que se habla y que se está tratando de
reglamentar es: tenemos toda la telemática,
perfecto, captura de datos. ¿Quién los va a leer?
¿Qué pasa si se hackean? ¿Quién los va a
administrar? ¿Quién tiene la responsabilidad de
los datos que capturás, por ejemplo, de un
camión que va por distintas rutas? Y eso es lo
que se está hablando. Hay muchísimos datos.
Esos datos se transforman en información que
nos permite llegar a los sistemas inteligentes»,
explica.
■ ■ ■
→ **GOAL OF THE EXERCISE**
From the line that contains "los datos que capturás, por ejemplo, de un" through the end of the records above, print every line exactly and nothing else.

→ **RESPONSE AREA**
los datos que capturás, por ejemplo, de un
camión que va por distintas rutas? Y eso es lo
que se está hablando. Hay muchísimos datos.
Esos datos se transforman en información que
nos permite llegar a los sistemas inteligentes»,
explica.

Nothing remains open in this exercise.